FPGAs Focal Point for Efficient Neural Network Inference
January 26, 2017 Nicole Hemsoth
Over the last couple of years, we have focused extensively on the hardware required for training deep neural networks and other machine learning algorithms. Focal points have included the use of general purpose and specialized CPUs, GPUs, custom ASICs, and more recently, FPGAs.
As the battle to match the correct hardware devices for these training workloads continues, another has flared up on the deep learning inference side. Training neural networks has its own challenges that can be met with accelerators, but for inference, the efficiency, performance, and accuracy need to be in balance.
One developing area in inference is in the use of binarized neural networks (BNNs)—an approach that has implications on the low-precision side for both hardware and software. In a recent analysis of the use of BNNs to accelerate inference, deep learning chip maker, Nervana (now part of Intel), described the benefits with an emphasis on efficiency:
“BNNs use binary weights and activations for all computations. Floating point arithmetic underlies all computations in deep learning, including computing gradients, applying parameter updates, and calculating activations. These 32-bit floating point multiplications, however, are very expensive. In BNNs, floating point multiplications are supplanted with bitwise XNOR and left and right bit shifts…This is extremely attractive from a hardware perspective: binary operations can be implemented computationally efficiently at a low power cost.”
There are multiple ways this could be implemented from a hardware perspective, but low-precision capabilities are critical. Nervana’s own technology (which we described here) is one option, the low-precision capabilities in the newest Pascal GPUs is another, but FPGAs hold promise here as well. A new investigation into how FPGAs might fit the BNN bill has emerged from FPGA maker Xilinx researchers, along with research partners at the University of Sydney and the Norwegian University of Science and Technology.

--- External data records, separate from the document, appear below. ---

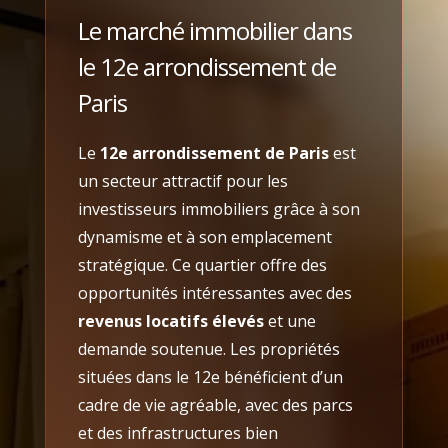
Le marché immobilier dans
le 12e arrondissement de
Paris
Le
12e arrondissement de Paris
est
un secteur attractif pour les
investisseurs immobiliers grâce à son
dynamisme et à son emplacement
stratégique. Ce quartier offre des
opportunités intéressantes avec des
revenus locatifs élevés
et une
demande soutenue. Les propriétés
situées dans le 12e bénéficient d’un
cadre de vie agréable, avec des parcs
et des infrastructures bien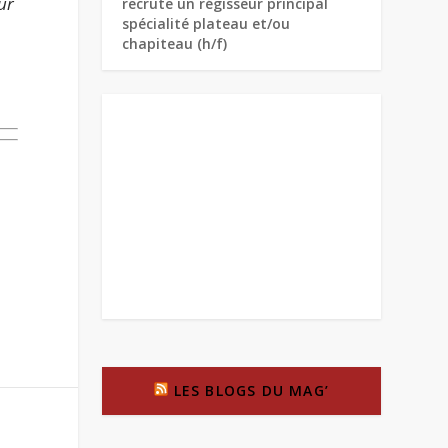
ur
recrute un régisseur principal
spécialité plateau et/ou
chapiteau (h/f)
LES BLOGS DU MAG’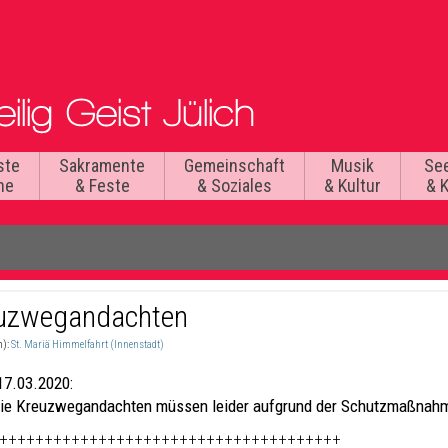
ste
Sakramente
Gemeinschaft
Musik
Se
he
& Feste
& Soziales
& Kultur
& 
uzwegandachten
n):
St. Mariä Himmelfahrt (Innenstadt)
17.03.2020:
ie Kreuzwegandachten müssen leider aufgrund der Schutzmaßnahm
++++++++++++++++++++++++++++++++++++++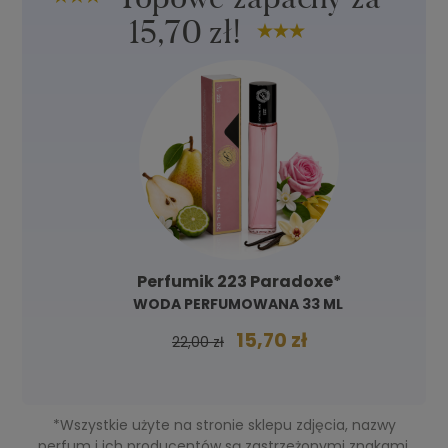
15,70 zł!
Perfumik 223 Paradoxe*
WODA PERFUMOWANA 33 ML
15,70 zł
22,00 zł
*Wszystkie użyte na stronie sklepu zdjęcia, nazwy
perfum i ich producentów są zastrzeżonymi znakami,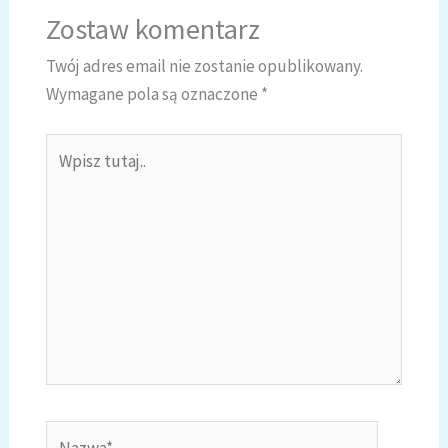
Zostaw komentarz
Twój adres email nie zostanie opublikowany.
Wymagane pola są oznaczone
*
Wpisz
tutaj..
Nazwa*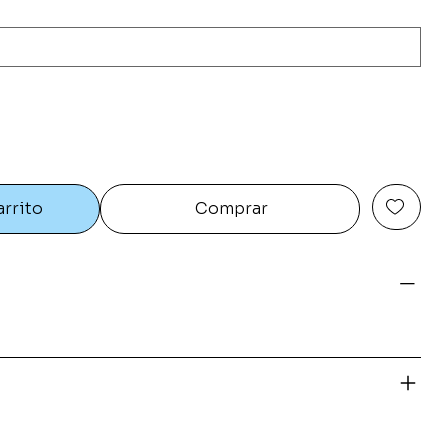
arrito
Comprar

“Binarized neural networks are gaining interest in the deep learning community due to their significantly lower computational and memory cost,” the FPGA researchers explain. “They are particularly well suited to reconfigurable logic devices, which contain an abundance of fine-grained compute resources and can result in smaller, lower power implementations, or conversely, in higher classification rates.” The team’s results, which are based on the Xilinx ADM-PCIE-8K5 show “very high image classification rates, minimal latency, and very high power efficiency can be achieved by mapping BNNs to FPGAs, even though improvements still may be made.”
“FPGAs have a much higher theoretical peak performance for binary operations compared to floating point, while the small memory footprint removes the off-chip memory bottleneck by keeping parameters on chip, even for large networks… BNNs are particularly appealing since they can be implemented almost entirely with binary operations, with the potential to attain performance in the teraops per second range on FPGAs.”
At the root of this work is a framework for efficient, scalable BNN inference on an FPGA the Xilinx researchers developed, called FINN. As they described in their initial paper, “FINN-generated accelerators can perform millions of classifications per second with sub-microsecond latency, thereby making them ideal for supporting real-time embedded applications, such as augmented reality, autonomous driving, and robotics.” The work done here fed into the more recent BNN research, which aims a more powerful FPGA at the BNN problem and tests it at greater scale and network complexity. While they were able to demonstrate positive results with the larger scale FINN FPGA effort for use in a datacenter environment (on deep learning inference applications), there are still some kinks, which once worked out, will lead to even greater inference efficiency.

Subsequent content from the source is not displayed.